# math-extractor
> Extracts strictly mathematical terms (Definitions, Theorems, Lemmas, Propositions, Proofs) from documents (PDF, MD, TEX, TXT), handling PDF conversion and AI-based cleaning. Use when the user wants to extract math content from a file.
- Author: Develata
- Repository: Develata/Deve-Skills
- Version: 20260129203735
- Stars: 0
- Forks: 0
- Last Updated: 2026-02-06
- Source: https://github.com/Develata/Deve-Skills
- Web: https://mule.run/skillshub/@@Develata/Deve-Skills~math-extractor:20260129203735
---
---
name: math-extractor
description: Extracts strictly mathematical terms (Definitions, Theorems, Lemmas, Propositions, Proofs) from documents (PDF, MD, TEX, TXT), handling PDF conversion and AI-based cleaning. Use when the user wants to extract math content from a file.
---
# Math Extractor
This skill extracts mathematical definitions, theorems, lemmas, propositions, and proofs from documents.
## Input Schema
```xml
Path to the source file (pdf/md/tex/txt)
```
## Logic & Workflow
The Agent must follow this Chain of Thought (CoT):
1. **Env Check**: First, verify that `scripts/processor.py` can access the necessary API keys (MinerU & LLM) from the environment. If missing, return a configuration error.
2. **Validation**: Check file extension. If not .pdf/.md/.tex/.txt, return "不支持当前文件格式".
3. **Conversion**:
* If PDF: Call `convert_pdf`. The script internally uses the pre-configured MinerU key.
* If conversion fails (or key missing), return "未设定好pdf转化为md的工具".
4. **Preprocessing**:
* Call `clean_and_chunk` (implemented in `clean_content`).
* Aggressively remove images, TOCs, and References to save tokens.
5. **Extraction (Batch AI)**:
* Call `batch_extract_math` (implemented in `batch_extract`).
* The script uses the pre-configured LLM credentials to process chunks in parallel.
6. **Merge & Output**:
* Save to `{filename}_extracted.md` and return the path.
## Usage
To use this skill, execute the python script with the file path.

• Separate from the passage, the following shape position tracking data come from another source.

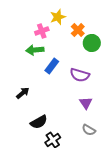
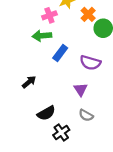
purple triangle: (86, 103) -> (81, 90), moved
gray semicircle: (89, 130) -> (86, 115), moved

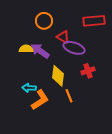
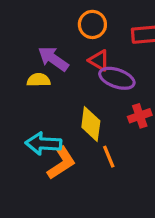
orange circle: (44, 21) -> (92, 24), moved
purple arrow: (40, 51) -> (53, 59), moved
cyan arrow: (29, 88) -> (43, 144), size x1.5

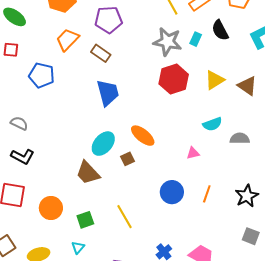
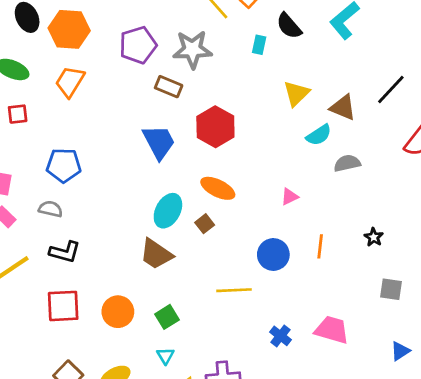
orange trapezoid: (67, 40) -> (70, 82), moved
gray star: (167, 42) -> (192, 49), moved
brown rectangle: (101, 53) -> (169, 87), moved
blue pentagon: (42, 75) -> (64, 165), moved
red hexagon: (174, 79) -> (215, 127), moved
brown triangle: (247, 86) -> (343, 107), moved
cyan semicircle: (212, 124) -> (319, 135), moved
black star: (247, 196) -> (374, 237), size x0.6
yellow line: (125, 217) -> (234, 290), moved, turned -50

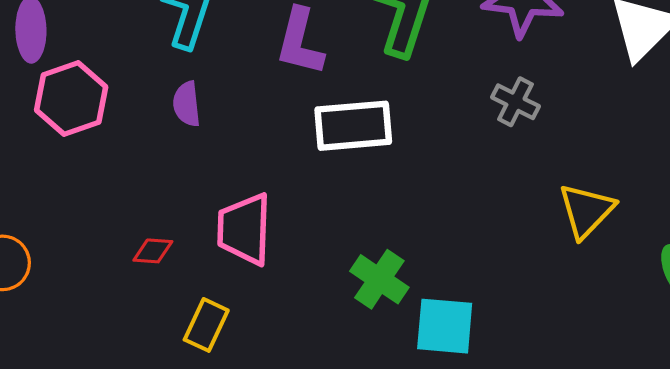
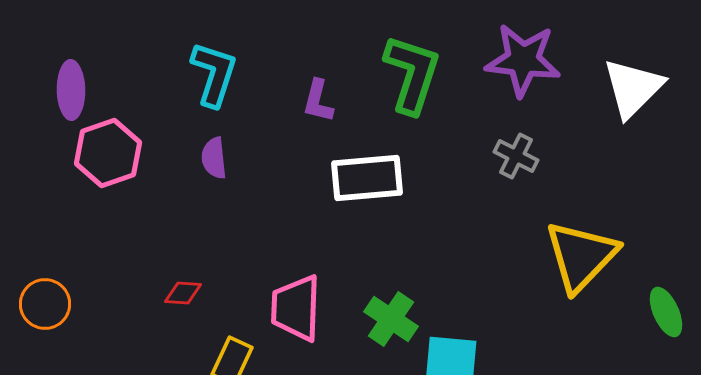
purple L-shape: (300, 42) -> (318, 101), size x0.7
yellow triangle: (586, 211) -> (581, 256), size x1.4
pink trapezoid: (244, 229) -> (296, 308), moved

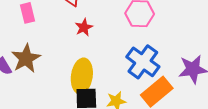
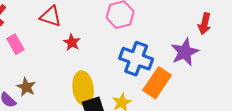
brown star: (26, 58) -> (26, 87), size x0.7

**Required Environment Variables:**
* `EXTRACTION_API_KEY`: API Key for LLM (e.g., OpenAI, DeepSeek).
* `EXTRACTION_BASE_URL`: Base URL for LLM API (default: `https://api.openai.com/v1`).
**Optional Environment Variables:**
* `MINERU_API_KEY`: Required only for PDF conversion.
* `MINERU_BASE_URL`: Base URL for MinerU API (default: `https://api.mineru.com/v1`).
* `LLM_MODEL`: Model name to use (default: `gpt-4o`).
```bash
python scripts/processor.py
```
## Features
* **Robust PDF Conversion**: Uses MinerU for high-quality PDF to Markdown conversion.
* **Smart Chunking**: Splits text by paragraphs to avoid breaking math formulas.
* **Cost Optimization**: Heuristically filters out non-math chunks to save tokens.
* **Math Protection**: Whitelists safe HTML tags to prevent accidental deletion of math inequalities (e.g., `a < b`).
* **Encoding Fallback**: Automatically tries UTF-8, GBK, and Latin-1 encodings.
* **Retry Logic**: Built-in retries for API calls to handle network instability.